Instructions to follow
For this exercise, the lines from the one with "The height and width of the screenshot is (2576, 320)." through the end of the material below must be output exactly, without pictures.

++++ Material to process

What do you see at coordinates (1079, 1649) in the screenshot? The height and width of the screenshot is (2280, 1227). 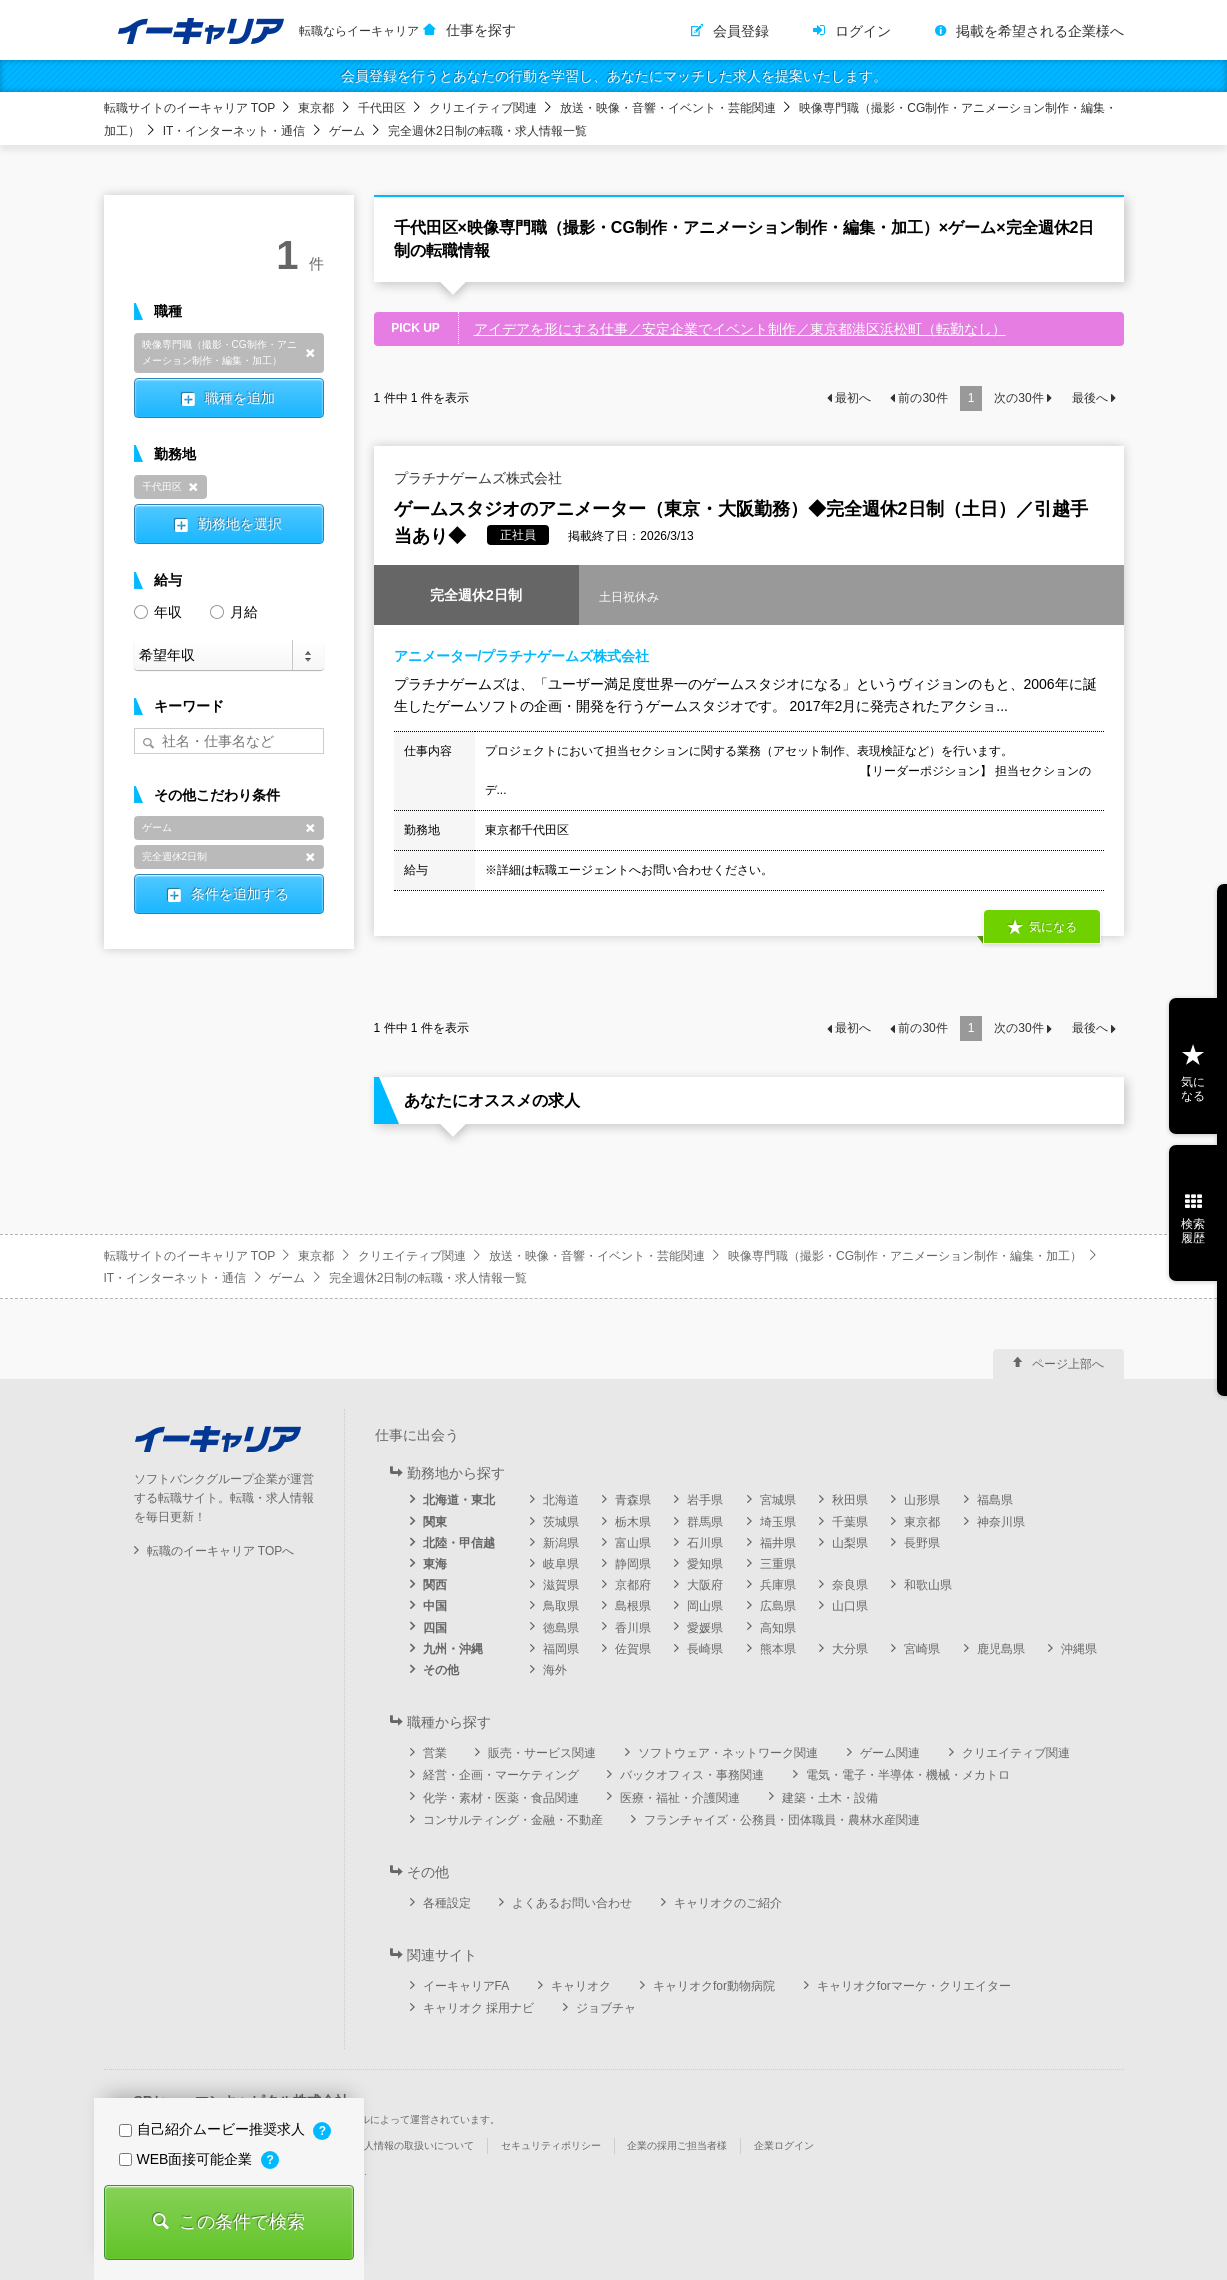 I see `沖縄県` at bounding box center [1079, 1649].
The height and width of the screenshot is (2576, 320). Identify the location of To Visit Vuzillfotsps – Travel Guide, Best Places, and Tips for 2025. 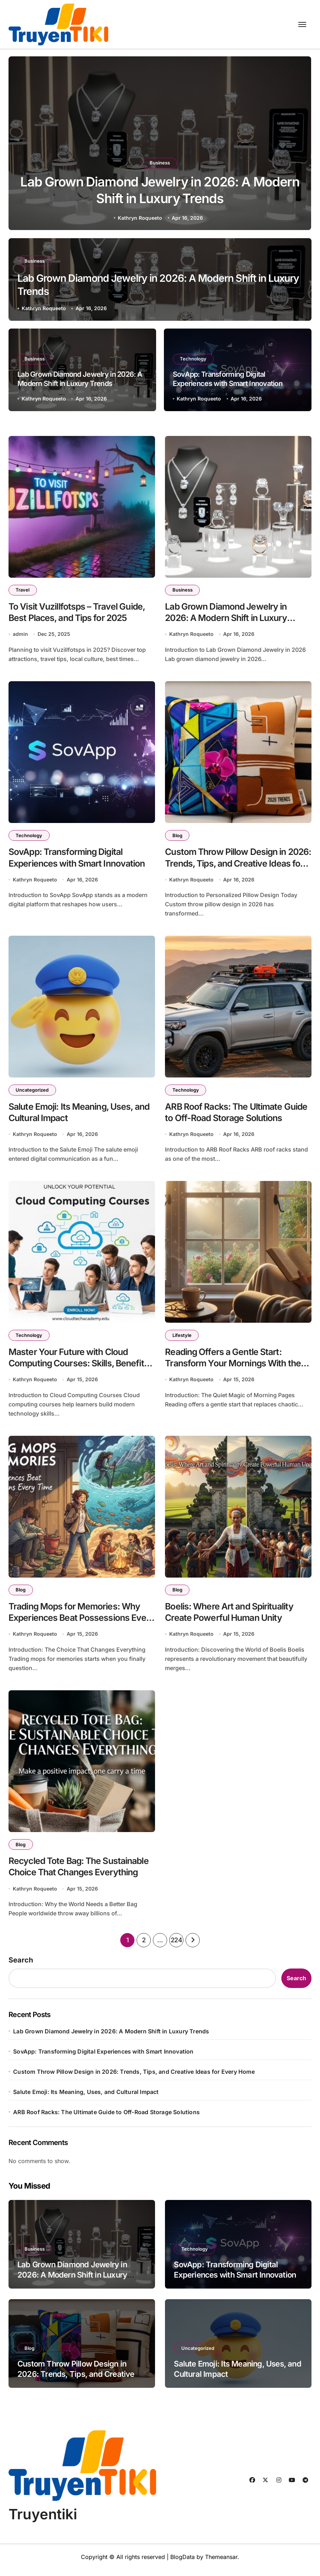
(79, 612).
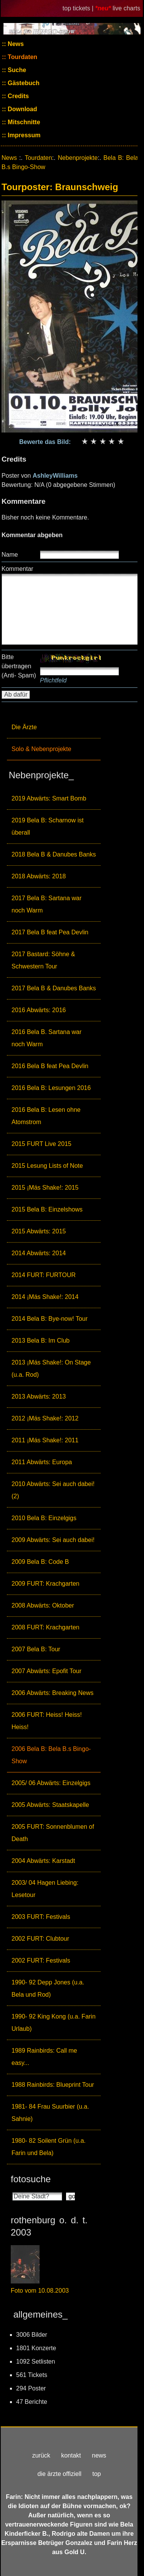 The width and height of the screenshot is (144, 2576). Describe the element at coordinates (41, 1960) in the screenshot. I see `2002 FURT: Festivals` at that location.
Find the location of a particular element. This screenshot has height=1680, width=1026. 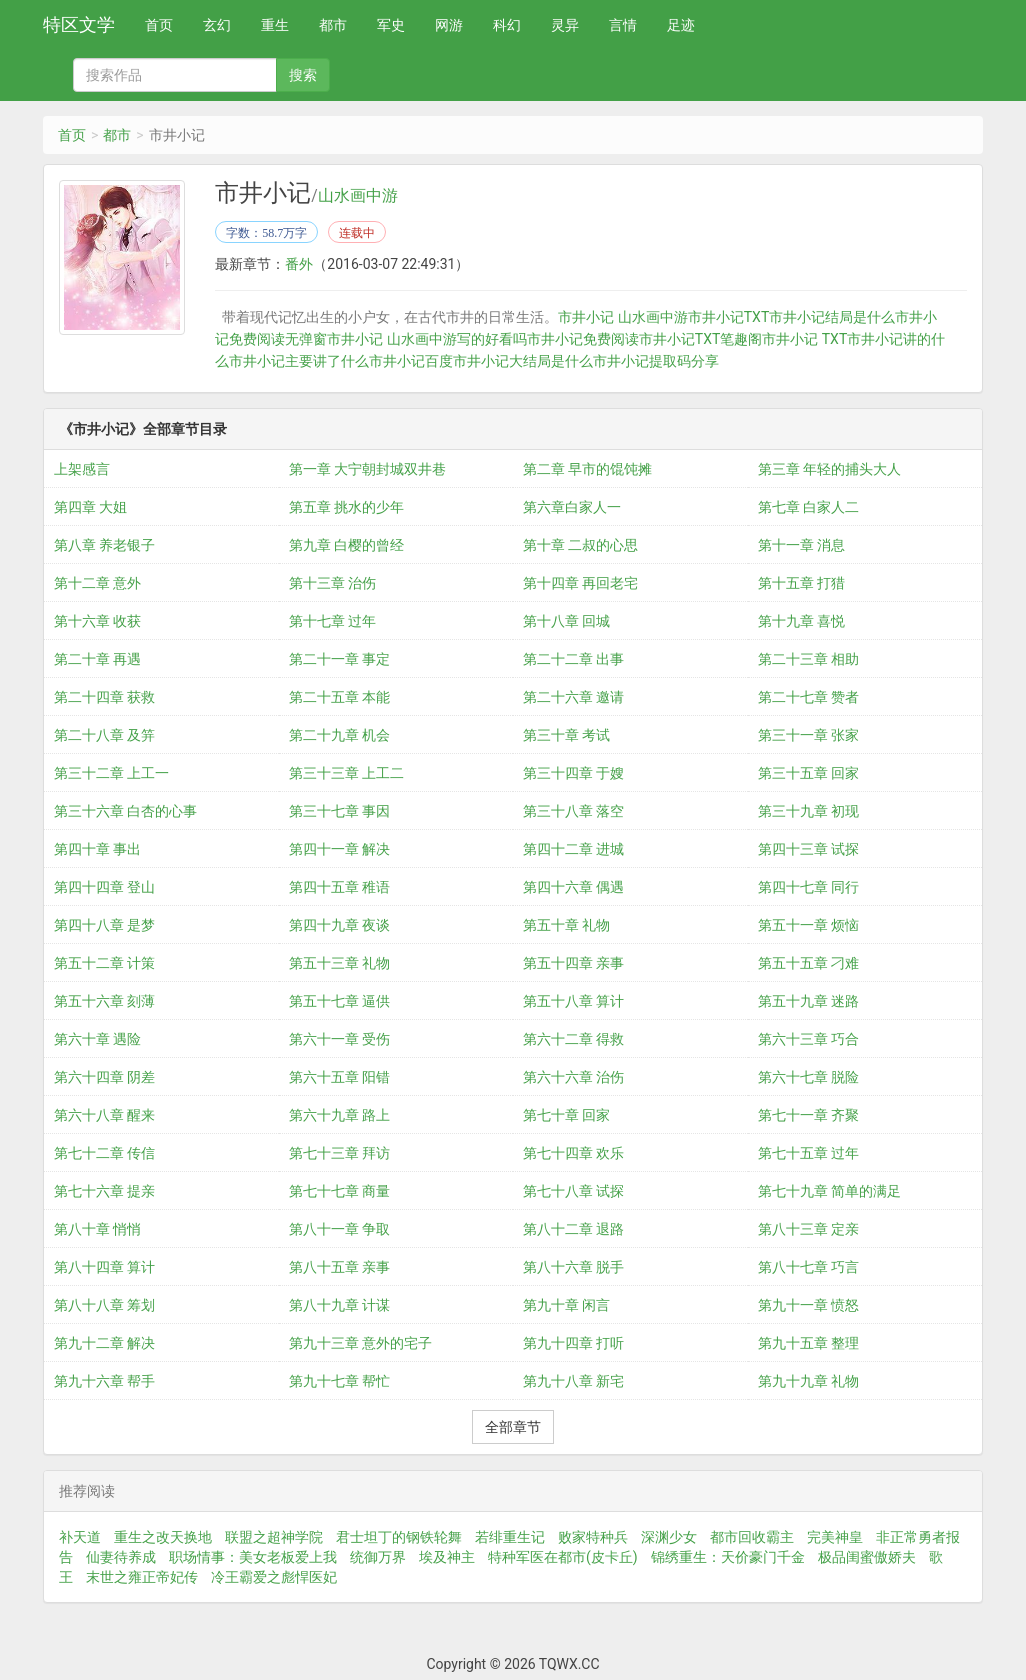

第九十章 闲言 is located at coordinates (566, 1305).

++++++++

Reply
The height and width of the screenshot is (2576, 320). Identify the location of To Visit Vuzillfotsps – Travel Guide, Best Places, and Tips for 2025. 
(79, 612).
 The width and height of the screenshot is (144, 2576). Describe the element at coordinates (41, 1960) in the screenshot. I see `2002 FURT: Festivals` at that location.
Find the location of a particular element. This screenshot has height=1680, width=1026. 

第九十章 闲言 is located at coordinates (566, 1305).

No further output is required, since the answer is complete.